Comment 1 Gabe Montero 2018-12-06 17:54:17 UTC
Your yaml most likely is in the wrong format.

Unfortunate that the sdk panics:

/usr/local/go/src/runtime/panic.go:502
/go/src/github.com/openshift/cluster-samples-operator/vendor/github.com/operator-framework/operator-sdk/pkg/util/k8sutil/k8sutil.go:83

Looking at the latest version of the sdk, they no longer call panic on formatting errors like this.  In fact, only their metrics package calls panic on its initialization trying to get its kube client from the in cluster config.

So presumably @Ben this bug could serve as the motivation / argument for upgrading the sdk for this operator.

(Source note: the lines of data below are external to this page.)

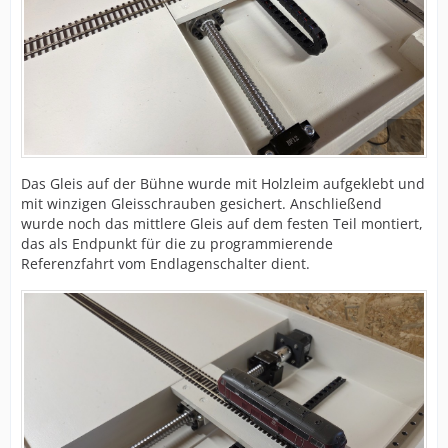
Das Gleis auf der Bühne wurde mit Holzleim aufgeklebt und
mit winzigen Gleisschrauben gesichert. Anschließend
wurde noch das mittlere Gleis auf dem festen Teil montiert,
das als Endpunkt für die zu programmierende
Referenzfahrt vom Endlagenschalter dient.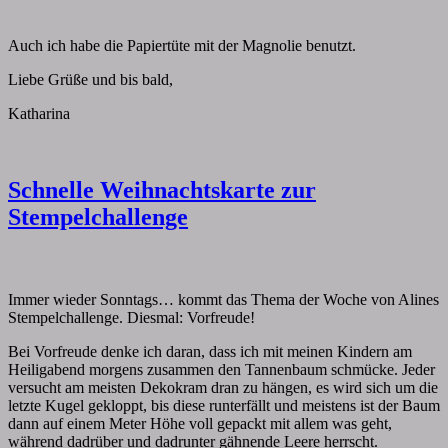
Auch ich habe die Papiertüte mit der Magnolie benutzt.
Liebe Grüße und bis bald,
Katharina
Schnelle
Schnelle Weihnachtskarte zur
Weihnachtskarte
Stempelchallenge
zur
Stempelchallenge
Comments
By
papiervonmir
|
5. Dezember 2017
|
0 Comment
Immer wieder Sonntags… kommt das Thema der Woche von Alines
Stempelchallenge. Diesmal: Vorfreude!
Bei Vorfreude denke ich daran, dass ich mit meinen Kindern am
Heiligabend morgens zusammen den Tannenbaum schmücke. Jeder
versucht am meisten Dekokram dran zu hängen, es wird sich um die
letzte Kugel gekloppt, bis diese runterfällt und meistens ist der Baum
dann auf einem Meter Höhe voll gepackt mit allem was geht,
während dadrüber und dadrunter gähnende Leere herrscht.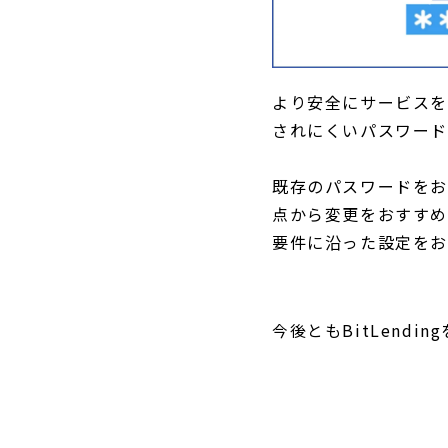
より安全にサービスを
されにくいパスワード
既存のパスワードをお
点から変更をおすすめ
要件に沿った設定をお
今後ともBitLend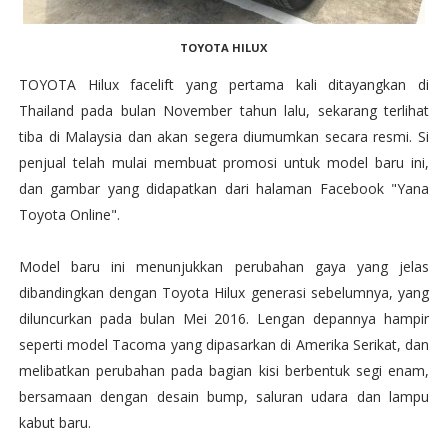
TOYOTA HILUX
TOYOTA Hilux facelift yang pertama kali ditayangkan di
Thailand pada bulan November tahun lalu, sekarang terlihat
tiba di Malaysia dan akan segera diumumkan secara resmi. Si
penjual telah mulai membuat promosi untuk model baru ini,
dan gambar yang didapatkan dari halaman Facebook "Yana
Toyota Online".
Model baru ini menunjukkan perubahan gaya yang jelas
dibandingkan dengan Toyota Hilux generasi sebelumnya, yang
diluncurkan pada bulan Mei 2016. Lengan depannya hampir
seperti model Tacoma yang dipasarkan di Amerika Serikat, dan
melibatkan perubahan pada bagian kisi berbentuk segi enam,
bersamaan dengan desain bump, saluran udara dan lampu
kabut baru.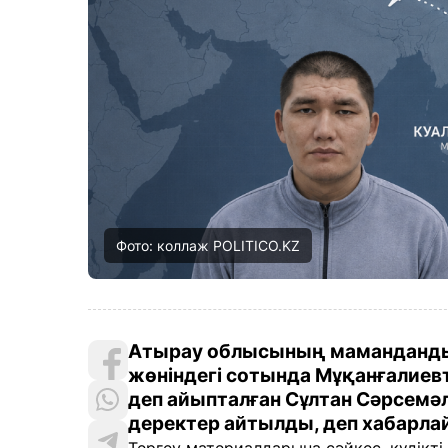
Фото: коллаж POLITICO.KZ
Атырау облысының маманданды
жөніндегі сотында Мұқанғалиевт
деп айыпталған Сұлтан Сәрсемә
деректер айтылды, деп хабарл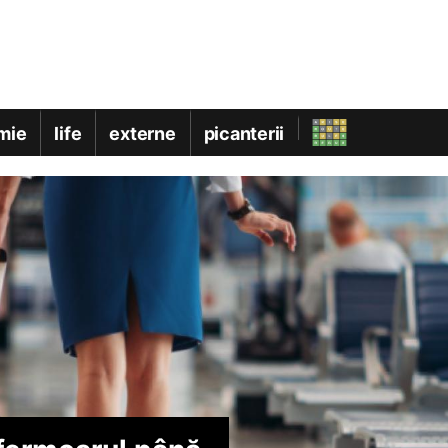
mie
life
externe
picanterii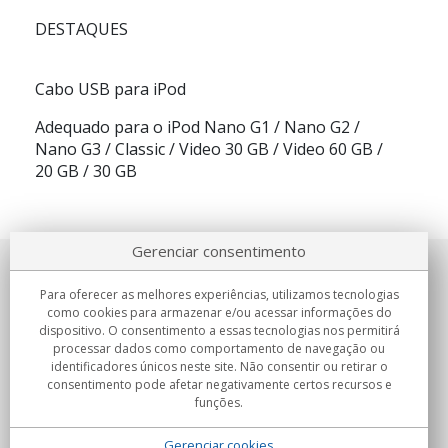
DESTAQUES
Cabo USB para iPod
Adequado para o iPod Nano G1 / Nano G2 /
Nano G3 / Classic / Video 30 GB / Video 60 GB /
20 GB / 30 GB
Gerenciar consentimento
Sobre nosotros
Para oferecer as melhores experiências, utilizamos tecnologias
como cookies para armazenar e/ou acessar informações do
Compromissos
dispositivo. O consentimento a essas tecnologias nos permitirá
processar dados como comportamento de navegação ou
identificadores únicos neste site. Não consentir ou retirar o
Compras
consentimento pode afetar negativamente certos recursos e
funções.
Colectivos
Gerenciar cookies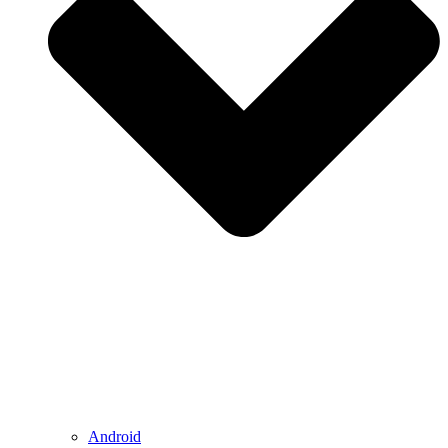
Android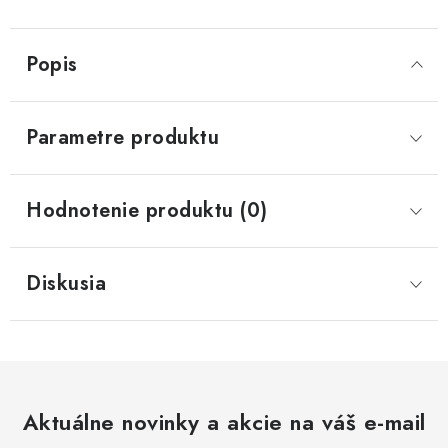
Popis
Parametre produktu
Hodnotenie produktu (0)
Diskusia
Aktuálne novinky a akcie na váš e-mail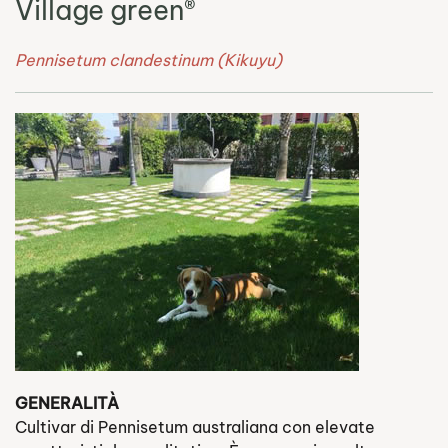
Village green®
Pennisetum clandestinum (Kikuyu)
GENERALITÀ
Cultivar di Pennisetum australiana con elevate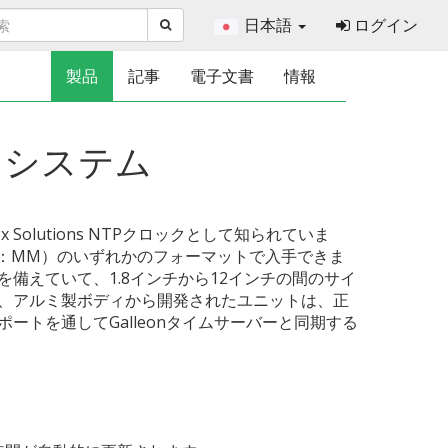
日本語
ログイン
製品
記事
電子文書
情報
ンシステム
ex Solutions NTPクロックとして知られていま
H：MM）のいずれかのフォーマットで入手できま
備えていて、1.8インチから12インチの間のサイ
、アルミ製ボディから開発されたユニットは、正
ートを通してGalleonタイムサーバーと同期する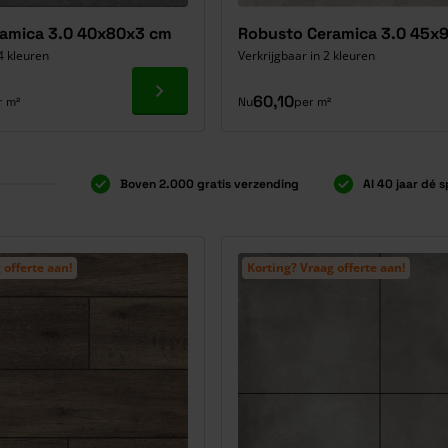
amica 3.0 40x80x3 cm
Robusto Ceramica 3.0 45x
4 kleuren
Verkrijgbaar in 2 kleuren
Ga naar product
60,10
r m²
Nu
per m²
Boven 2.000 gratis verzending
Al 40 jaar dé s
 offerte aan!
Korting? Vraag offerte aan!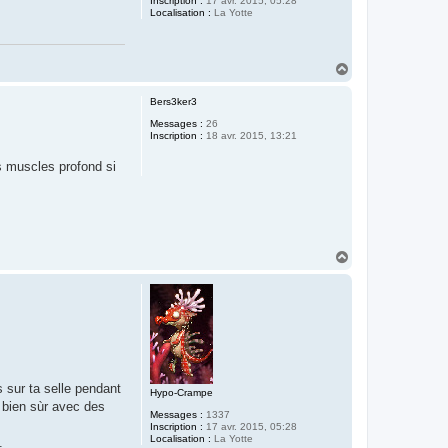
Inscription :
17 avr. 2015, 05:28
Localisation :
La Yotte
H
a
u
Bers3ker3
t
Messages :
26
Inscription :
18 avr. 2015, 13:21
s muscles profond si
H
a
u
t
s sur ta selle pendant
Hypo-Crampe
é bien sùr avec des
Messages :
1337
Inscription :
17 avr. 2015, 05:28
Localisation :
La Yotte
.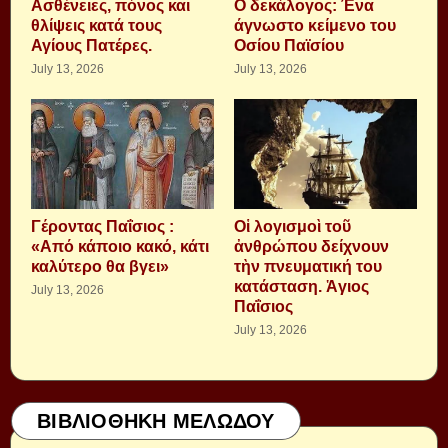
Aσθένειες, πόνος και
Ο δεκάλογος: Ένα
θλίψεις κατά τους
άγνωστο κείμενο του
Αγίους Πατέρες.
Οσίου Παϊσίου
July 13, 2026
July 13, 2026
Γέροντας Παΐσιος :
Οἱ λογισμοὶ τοῦ
«Από κάποιο κακό, κάτι
ἀνθρώπου δείχνουν
καλύτερο θα βγει»
τὴν πνευματική του
κατάσταση. Ἁγιος
July 13, 2026
Παΐσιος
July 13, 2026
ΒΙΒΛΙΟΘΗΚΗ ΜΕΛΩΔΟΥ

In the interim, please provide an copy/paste of the yaml you used @XiuJuan and I'll help you correct the formatting to assist your testing.

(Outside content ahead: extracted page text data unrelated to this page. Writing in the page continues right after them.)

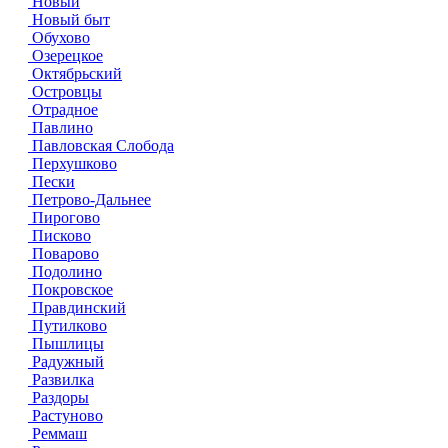
Новый
Новый быт
Обухово
Озерецкое
Октябрьский
Островцы
Отрадное
Павлино
Павловская Слобода
Перхушково
Пески
Петрово-Дальнее
Пирогово
Писково
Поварово
Подолино
Покровское
Правдинский
Путилково
Пышлицы
Радужный
Развилка
Раздоры
Растуново
Реммаш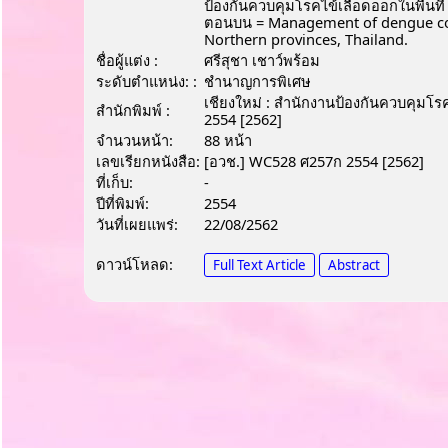
ป้องกันควบคุมโรคไข้เลือดออกในพื้นที่
ตอนบน = Management of dengue cont
Northern provinces, Thailand.
ชื่อผู้แต่ง :
ศรีสุชา เชาว์พร้อม
ระดับตำแหน่ง: :
ชํานาญการพิเศษ
เชียงใหม่ : สำนักงานป้องกันควบคุมโรคท
สำนักพิมพ์ :
2554 [2562]
จำนวนหน้า:
88 หน้า
เลขเรียกหนังสือ:
[อวช.] WC528 ศ257ก 2554 [2562]
ที่เก็บ:
-
ปีที่พิมพ์:
2554
วันที่เผยแพร่:
22/08/2562
ดาวน์โหลด:
Full Text Article
Abstract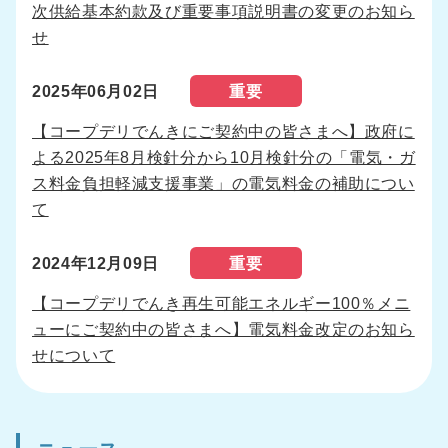
次供給基本約款及び重要事項説明書の変更のお知ら
せ
2025年06月02日
重要
【コープデリでんきにご契約中の皆さまへ】政府に
よる2025年8月検針分から10月検針分の「電気・ガ
ス料金負担軽減支援事業」の電気料金の補助につい
て
2024年12月09日
重要
【コープデリでんき再生可能エネルギー100％メニ
ューにご契約中の皆さまへ】電気料金改定のお知ら
せについて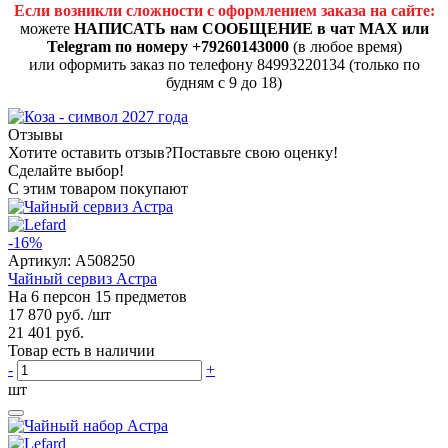
Если возникли сложности с оформлением заказа на сайте:
можете
НАПИСАТЬ нам СООБЩЕНИЕ в чат MAX или
Telegram по номеру +79260143000
(в любое время)
или оформить заказ по телефону 84993220134 (только по
будням с 9 до 18)
Отзывы
Хотите оставить отзыв?
Поставьте свою оценку!
Сделайте выбор!
С этим товаром покупают
-16%
Артикул:
A508250
Чайный сервиз Астра
На 6 персон 15 предметов
17 870 руб.
/шт
21 401 руб.
Товар есть в наличии
-
+
шт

Once we get that sorted out, Ben and I should probably be able to get to a consensus on upgrading the sdk.

Comment 2 XiuJuan Wang 2018-12-07 01:20:22 UTC
Gabe, I know my setting invalid. As my expect result in the comment #0, this invalid setting should be rejected to save in samplesresource, otherwise this bug will happen.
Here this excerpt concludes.